As I mentioned before, buildings, monuments, and any design need ahead, a brain that creates all the ideas and makes them happen. But in other to build these ideas, these concepts, is necessary for the help of the hands, the people who make this possible, the workers. In the film Metropolis, we see that a heart is also necessary to unify the head and the hands and have a harmonic life. All these are happening in Charlie and the Chocolate Factory movie, the head is Willy Wonka, the owner of the factory, the brain of the creation of candies and chocolates, the hands are the workers, the Oompa-Loompas, who help Willy with the creation of the candies and help him to run the factory and all the machinery necessary to make the factory to function, without them, the success was not possible. Finally, the heart is Charlie, the winner of the great prize. I know that Willy Wonka and the Oompa-Loompas were already friends, and had a good relationship, but when Charlie comes to the factory, everything started to be better. Charlie helped Willy to continue having those great ideas and making better ones to continue with the success of the factory. In order to succeed in life, we need to have a head, hands and a heart and all this working together will make us have a better life. At the end of the film, we see that the family was important, but the most important thing was the old house. In this scene, we see that the past is a solution to the present (Sequential diagram). The director is telling us that the architecture of the past can be the solution to have a better future, but in real life it is fake, the film is a fake virtual world that showed us just a perfect ending. The story of Charlie and the Chocolate Factory, began at Charlie’s house, with a dream of something big, and its end at the same house just in a different location, inside the factory, where the heart and love were the only things that matter to have a happy life. 

Films are being produced to show us fantasies, magic, and that anything can be possible, the movies make our world a better place to live. We all know that films are magic and give us the idea that if something is going bad, someday it will change. Like in Charlie and the Chocolate Factory, Charlie is kind, humble and had a huge heart and all those qualities will make him win a great prize and have a better future for him and his family. But in real life, we know that even if we are kind, humble and with a huge heart we have not assured a better future, in real life we need to fight more in order to win our own prize in life. Charlie and the Chocolate Factory showed a fantastic story in which capitalization is showed with the obsession of things, like technology, food, creation, and inventions, where we see a perfect world inside the factory and where the past is the solution for the future. Here, I learned that all those things outside are just important because we make them important, that obsessions are not healthy and that we need to find other forms to fill out our interior needs. Furthermore, it taught me that the architecture legacies are represented in films to show the importance of the monuments, in this case, the factory and how the love is big enough to create solutions to our problems. Films are here to give us hope of a better future, and that anything can be possible if we fight for it. 

Figure 1

Figure 1


Bibliography

Allen, Stan. “Dazed and Confused.” Assemblage, no. 27 (1995): 47-54.

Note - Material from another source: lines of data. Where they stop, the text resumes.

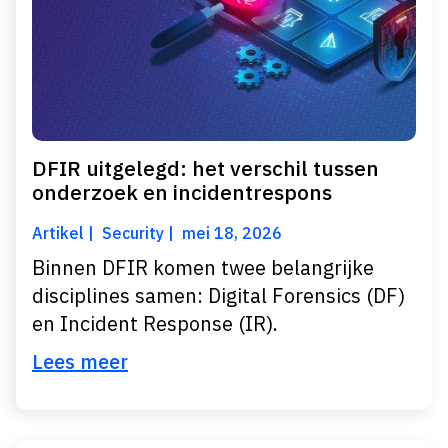
DFIR uitgelegd: het verschil tussen
onderzoek en incidentrespons
Artikel
Security
mei 18, 2026
Binnen DFIR komen twee belangrijke
disciplines samen: Digital Forensics (DF)
en Incident Response (IR).
Lees meer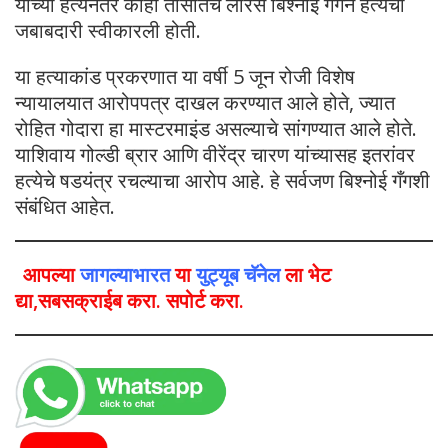
यांच्या हत्येनंतर काही तासांतच लॉरेंस बिश्नोई गँगने हत्येची
जबाबदारी स्वीकारली होती.
या हत्याकांड प्रकरणात या वर्षी 5 जून रोजी विशेष
न्यायालयात आरोपपत्र दाखल करण्यात आले होते, ज्यात
रोहित गोदारा हा मास्टरमाइंड असल्याचे सांगण्यात आले होते.
याशिवाय गोल्डी ब्रार आणि वीरेंद्र चारण यांच्यासह इतरांवर
हत्येचे षडयंत्र रचल्याचा आरोप आहे. हे सर्वजण बिश्नोई गँगशी
संबंधित आहेत.
आपल्या
जागल्याभारत
या
युट्यूब चॅनेल
ला भेट
द्या,सबसक्राईब करा. सपोर्ट करा.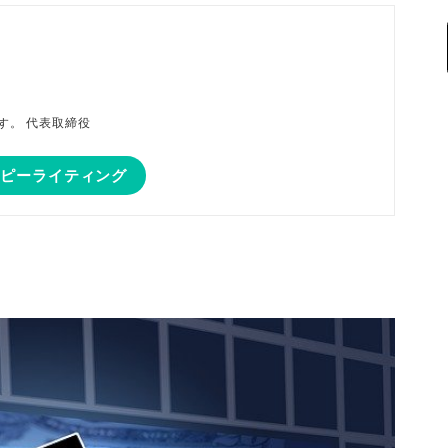
磨です。 代表取締役
コピーライティング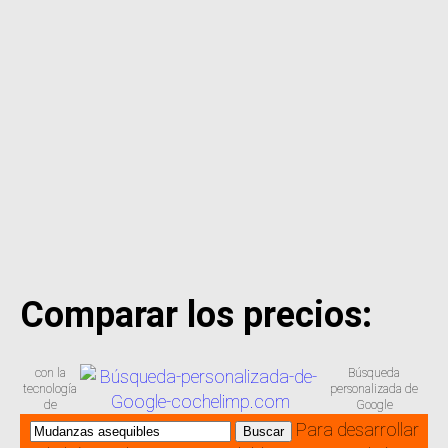
Comparar los precios:
con la
Búsqueda
tecnología
personalizada de
de
Google
Para desarrollar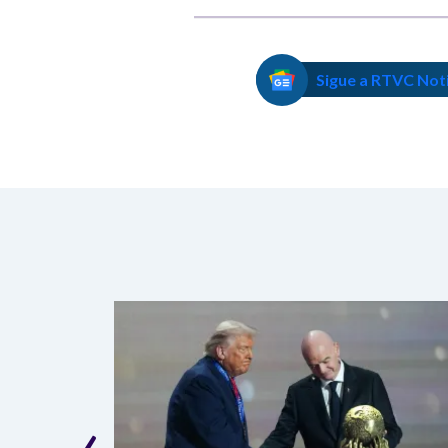
Sigue a RTVC Not
‹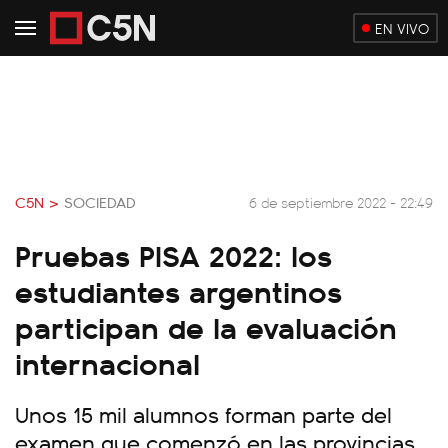
EN VIVO
C5N >
SOCIEDAD
6 de septiembre 2022 - 22:49
Pruebas PISA 2022: los
estudiantes argentinos
participan de la evaluación
internacional
Unos 15 mil alumnos forman parte del
examen que comenzó en las provincias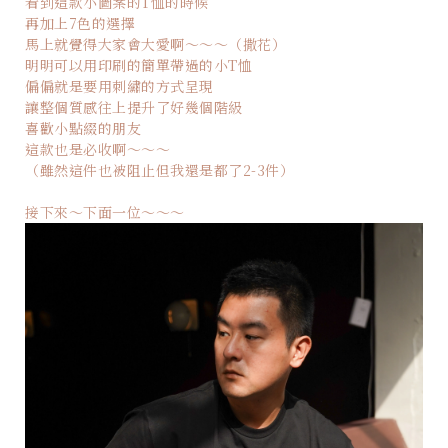
看到這款小圖案的T恤的時候
再加上7色的選擇
馬上就覺得大家會大愛啊～～～（撒花）
明明可以用印刷的簡單帶過的小T恤
偏偏就是要用刺繡的方式呈現
讓整個質感往上提升了好幾個階級
喜歡小點綴的朋友
這款也是必收啊～～～
（雖然這件也被阻止但我還是都了2-3件）
接下來～下面一位～～～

Alvarado, Asucena. Sequential Diagram. 2019. 

Berlin, Symphony of Great City. Directed by Walter. Ruttmann. Weimar Republic: Fox Film Corporation. 1927. DVD.

Blade Runner. Directed by Ridley. Scott. The United States. Warner Bros: 1982. DVD.

Charlie and the Chocolate Factory. Directed by Tim. Burton. The United States. Warner Bros. Pictures: 2005. DVD.

Image source: Google, copyright-free image under Creative Commons License.

Metropolis. Directed by Fritz. Lang. Germany. Parufamet: 1927. DVD. 

The Cabinet of Dr. Caligari. Directed by Robert. Wiene. Weimar Republic: Decla-Bioscop. 1920. DVD.